This is a data exploratory project.
Using electric vehicle charging data, I want to to find out when drivers are likely to plug in their cars, and how much additional electricity demand that will create when the number of electric cars increases.
While electric cars are usually still higher in their initial cost than traditional gas-powered vehicles, the amount of money you save in fuel and maintenance over the vehicle's lifetime offsets the higher up-front cost. According to the U.S. Department of Energy, the cost of fueling an electric vehicle is already about half the cost of fueling a gas-powered car, with an electric eGallon costing $1.24 and a gallon of gas costing $2.64 on average.

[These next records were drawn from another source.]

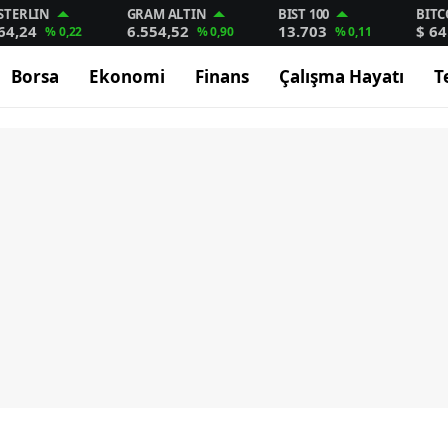
STERLIN
GRAM ALTIN
BIST 100
BITC
64,24
6.554,52
13.703
$ 64
% 0,22
% 0,90
% 0,11
Borsa
Ekonomi
Finans
Çalışma Hayatı
T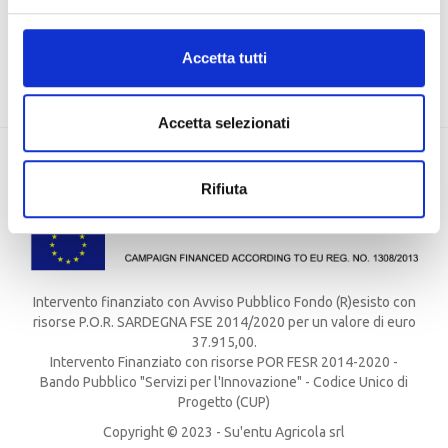
EU, Missione 4 Componente 2 CUP: J83C21000320007
Accetta tutti
Accetta selezionati
Rifiuta
Intervento finanziato con Avviso Pubblico Fondo (R)esisto con
risorse P.O.R. SARDEGNA FSE 2014/2020 per un valore di euro
37.915,00.
Intervento Finanziato con risorse POR FESR 2014-2020 -
Bando Pubblico "Servizi per l'Innovazione" - Codice Unico di
Progetto (CUP)
Copyright © 2023 - Su'entu Agricola srl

Washington State has a population of 7.5 million. There are about 52,000 electric vehicles in Washington State right now. By 2045, that population will grow to at least 9 million, and the total number of vehicles will grow to at least 4 million Forbes Scaling
This disruptive growth will require a serious development of electric charging infrastructure. Charging at scale will require new architectures and scheduling to avoid adverse effects on the electric grid while reducing capital and operating costs.
To understand the challenges of large-scale EV charging and develop smart scheduling algorithms, California Tech University. together with PowerFlex Systems, developed The Adaptive Charging Network.
The ACN currently has over 80 EV charging ports in a garage on the Caltech campus which share a power limit of 300 kWh (enough for 42 conventional ports). The system currently charges an average of 65 EVs a day and over the last 3 years it has delivered over 2.3 million miles worth of charge. Their dataset contains information about every single charging session from 3 different locations.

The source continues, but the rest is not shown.